If this represents a global nonviolent climate insurgency, it is only at its beginning. Kalmus says, "We need a billion climate activists. I encourage everyone to consider where we're heading as a species, and to engage in civil disobedience and other actions. The time is now. We've waited far too long. Mobilize, mobilize, and mobilize. Mobilize before we lose everything."
Is the Supreme Court in a "state of war" with the people?
In the long struggle ahead, individuals and governments should never accept the legitimacy of court rulings that authorize the destruction of the earth's climate. We should maintain that West Virginia v. EPA is itself unconstitutional and corrupt. Unconstitutional because it denies the right of the people and the obligation of the government to climate protection. Corrupt because it is made by judges who have been nominated and confirmed by politicians who are directly in the pay of the fossil fuel corporations and represent a political system dominated by the fossil fuel industry.
Protecting the right of all people to a stable climate and enforcing the obligation of governments to protect the climate as a public trust is a duty we all owe ourselves, each other, and future generations. If the courts fail to provide such protection, the people have a right and a duty to enforce that obligation by their own action.

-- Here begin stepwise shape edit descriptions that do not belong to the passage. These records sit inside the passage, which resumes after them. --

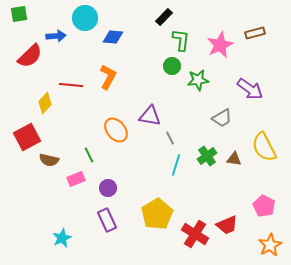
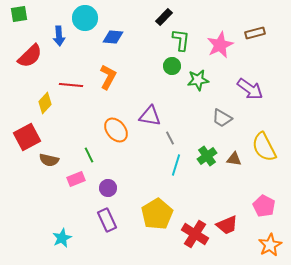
blue arrow: moved 3 px right; rotated 90 degrees clockwise
gray trapezoid: rotated 60 degrees clockwise
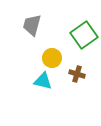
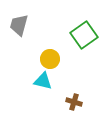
gray trapezoid: moved 13 px left
yellow circle: moved 2 px left, 1 px down
brown cross: moved 3 px left, 28 px down
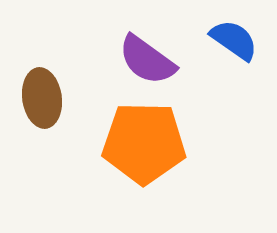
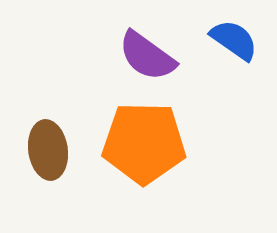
purple semicircle: moved 4 px up
brown ellipse: moved 6 px right, 52 px down
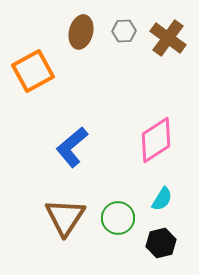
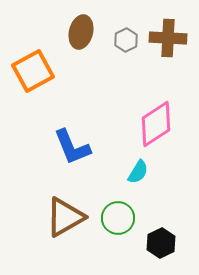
gray hexagon: moved 2 px right, 9 px down; rotated 25 degrees counterclockwise
brown cross: rotated 33 degrees counterclockwise
pink diamond: moved 16 px up
blue L-shape: rotated 72 degrees counterclockwise
cyan semicircle: moved 24 px left, 27 px up
brown triangle: rotated 27 degrees clockwise
black hexagon: rotated 12 degrees counterclockwise
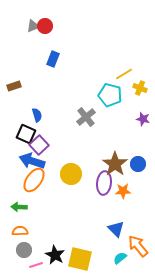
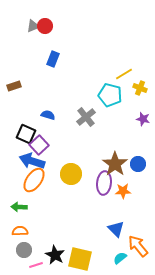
blue semicircle: moved 11 px right; rotated 56 degrees counterclockwise
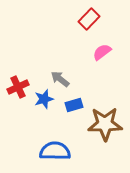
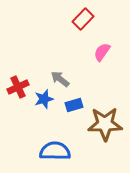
red rectangle: moved 6 px left
pink semicircle: rotated 18 degrees counterclockwise
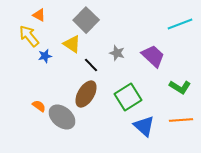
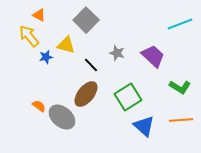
yellow triangle: moved 6 px left, 1 px down; rotated 18 degrees counterclockwise
blue star: moved 1 px right, 1 px down
brown ellipse: rotated 8 degrees clockwise
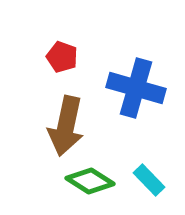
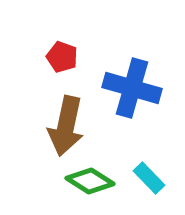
blue cross: moved 4 px left
cyan rectangle: moved 2 px up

In his Second Treatise of Civil Government, perhaps the single greatest influence on the shaping of American government, John Locke wrote that "whenever the legislators endeavor to take away, and destroy the property of the people" they "put themselves into a state of war with the people," who are thereupon "absolved from any farther obedience" and are "left to the common refuge, which God hath provided for all men, against force and violence." When legislators "either by ambition, fear, folly or corruption, endeavor to grasp themselves, or put into the hands of any other, an absolute power over the lives, liberties, and estates of the people," by their "breach of trust" they "forfeit the power the people had put into their hands for quite contrary ends." Then that power "devolves to the people," who have a right to "provide for their own safety and security."
If this be true for legislatures, how much truer is it for unelected, fossil-fuel-corrupted courts?